Whether this set of values came with personal development or are communicated by your professors, each school, company and designer has it’s philosophy. People talk about values all the time. When I was a teenager I used to justify my great bonds of friendship to my mother by saying “we just have the same values”. Naturally, I had no ideas what my values were! I knew values were the body of principles and standards that one prioritized but was utterly unable to pin point any of mine.
We are lucky enough as designers to have the skills and abilities to transform our thoughts and theories into visual and tangible products that can be communicated and consumed at large. In the hope that most designers are people of integrity, if we stress what we care about in our work we have the power to tackle serious issues and induce great change. Whether or not we will be able slow down global warming, corruption or inequality is highly questionable, but it’s certainly worth a shot.
What I did, this past year, is write down my five core values as a person. As hard as it is to narrow it down to five of them, it’s more realistic to have less and stick to them with more conviction. The values I’d like to carry forward in relationships, career and decisions are the following: authenticity, balance, autonomy, optimism and loyalty. Although some of these may be more relevant to my life outside of design, knowing what you care about is helpful in producing meaningful work.
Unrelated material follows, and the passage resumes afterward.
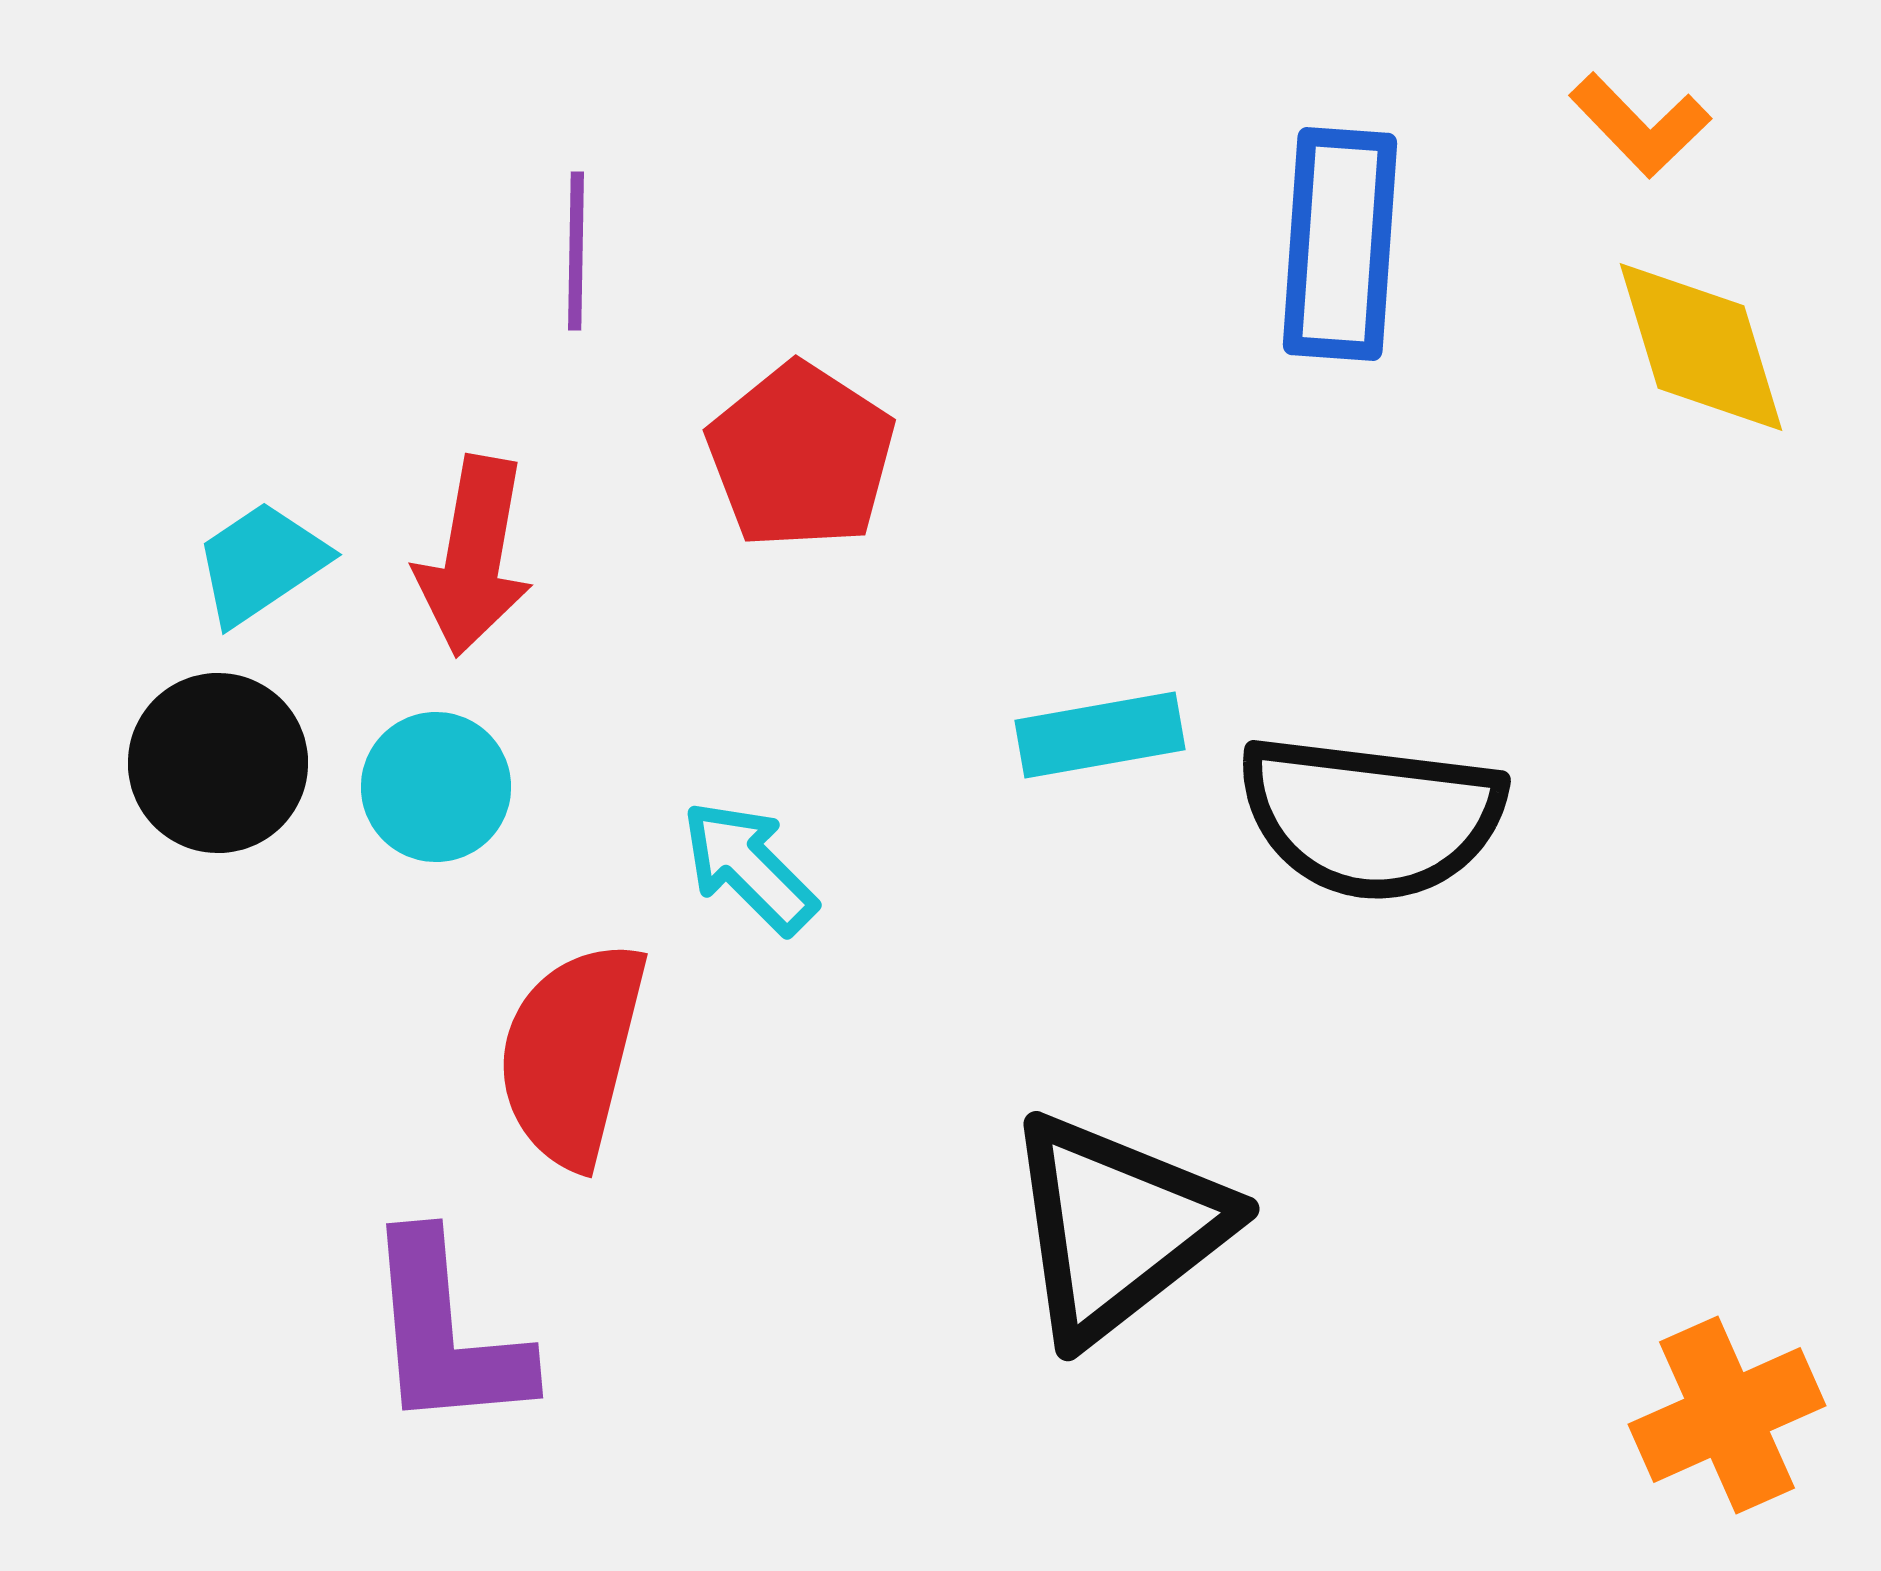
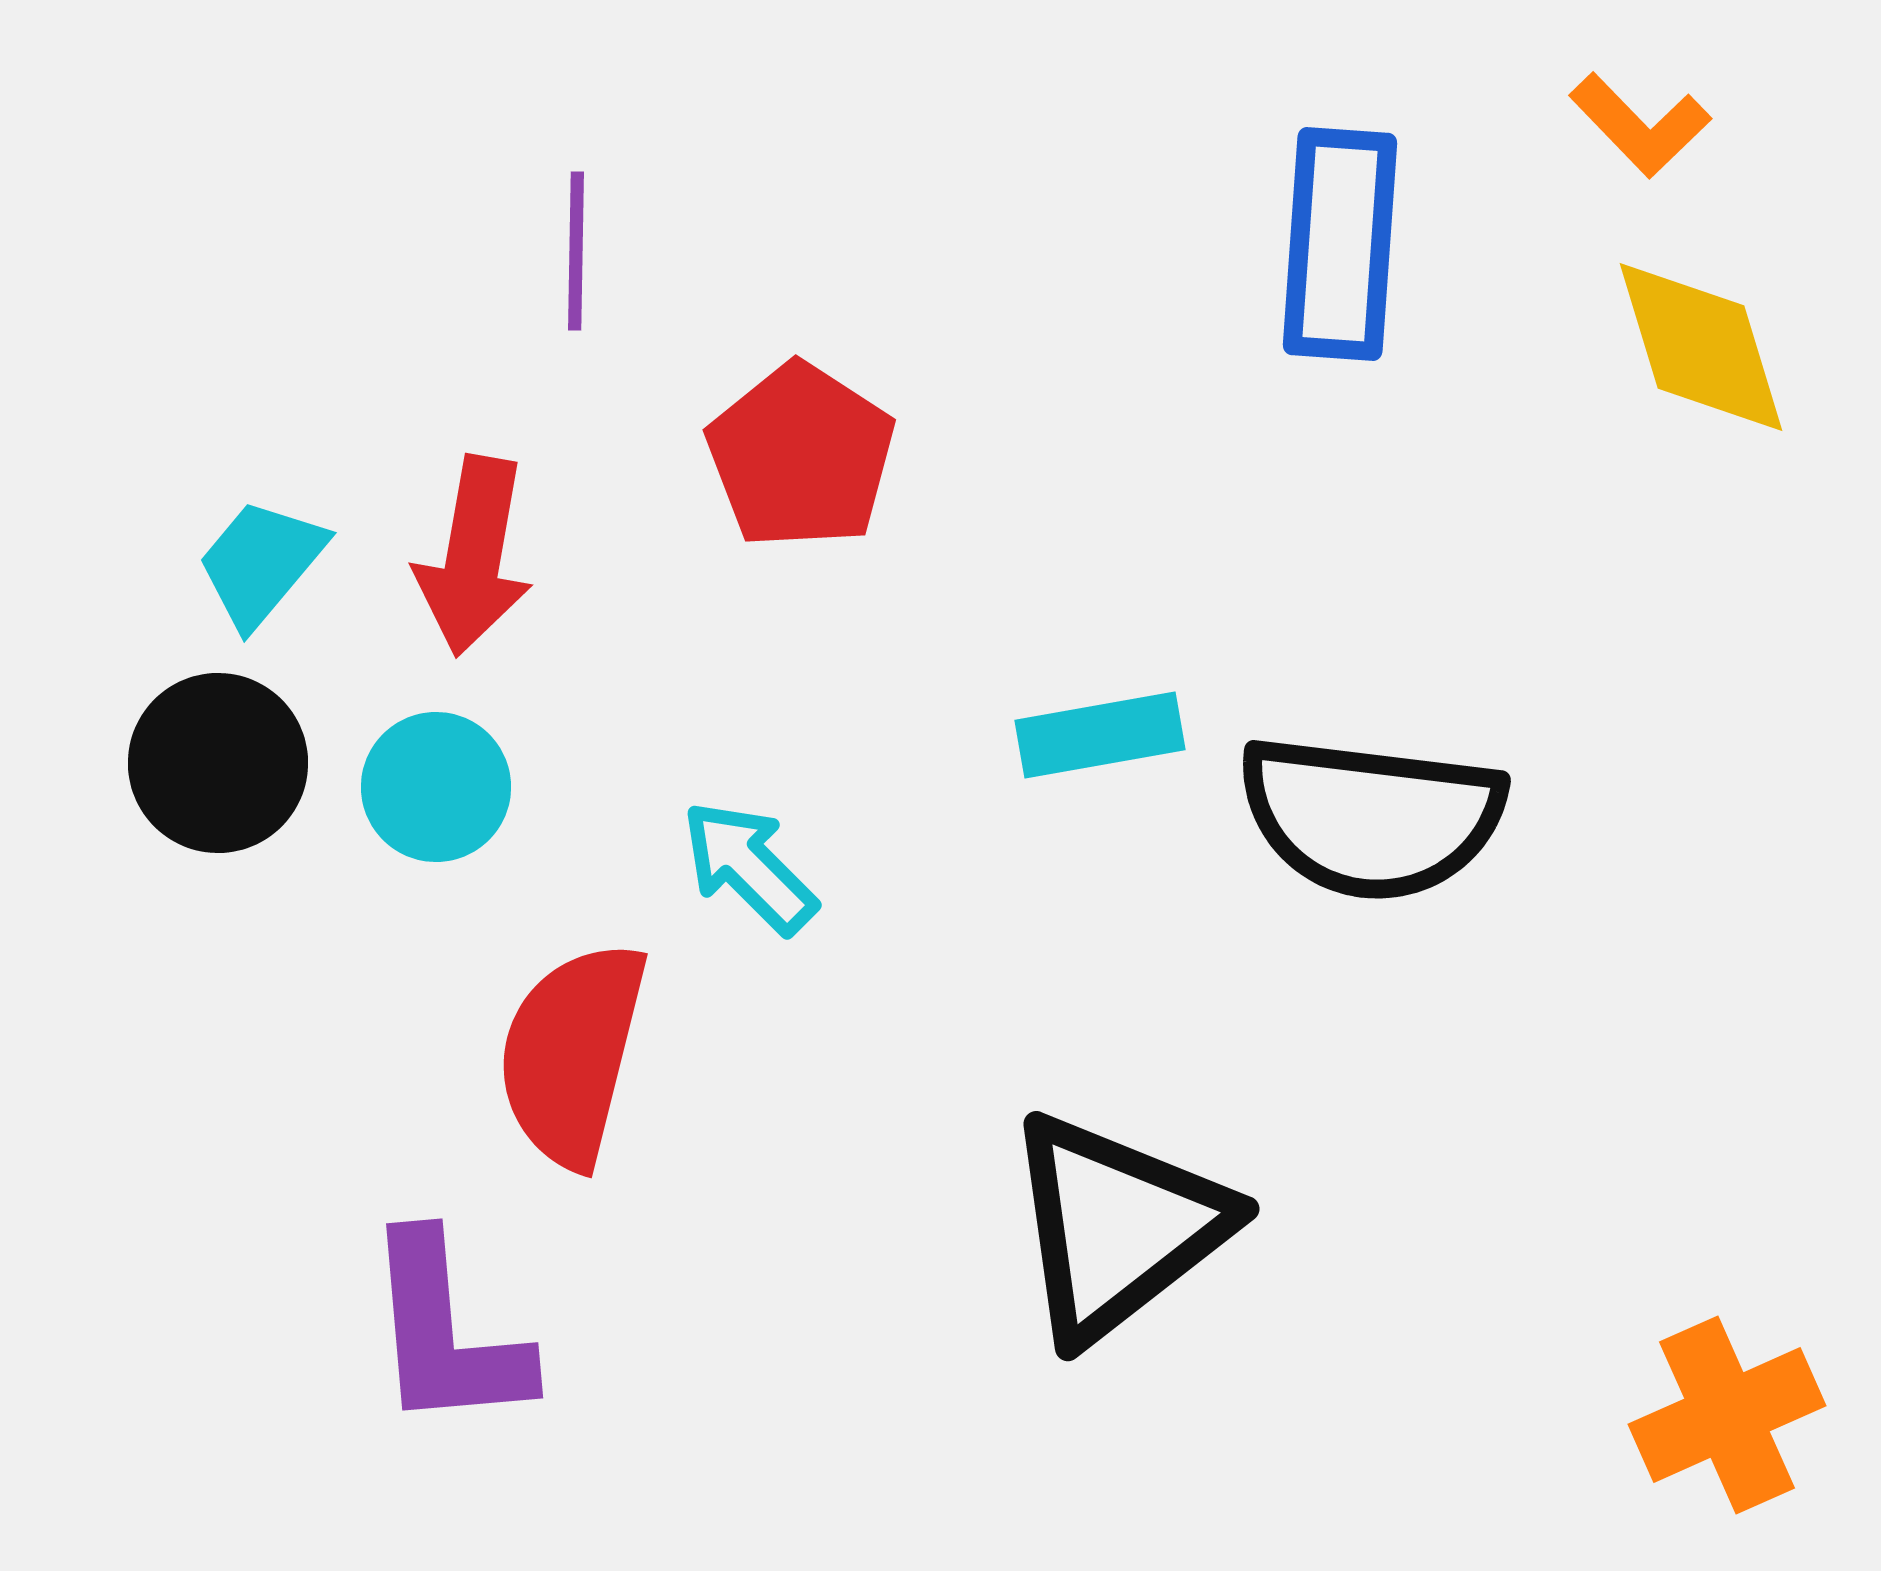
cyan trapezoid: rotated 16 degrees counterclockwise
Let me explain how some of these values are present in my work. My capstone project was triggered by a very specific food-related memory from my childhood in France. I reached out to different people from all over the world regarding their own food-centered memories and asked them to translate these mental images into short stories. I then proceeded to recreate all these dishes that they’d richly described, in my ill-equipped Boston apartment. The dishes were then photographed and juxtaposed to their narratives. The authenticity of their deeply rooted memory coupled with the limited means but great sincerity of my cooking made for an authentic work of design.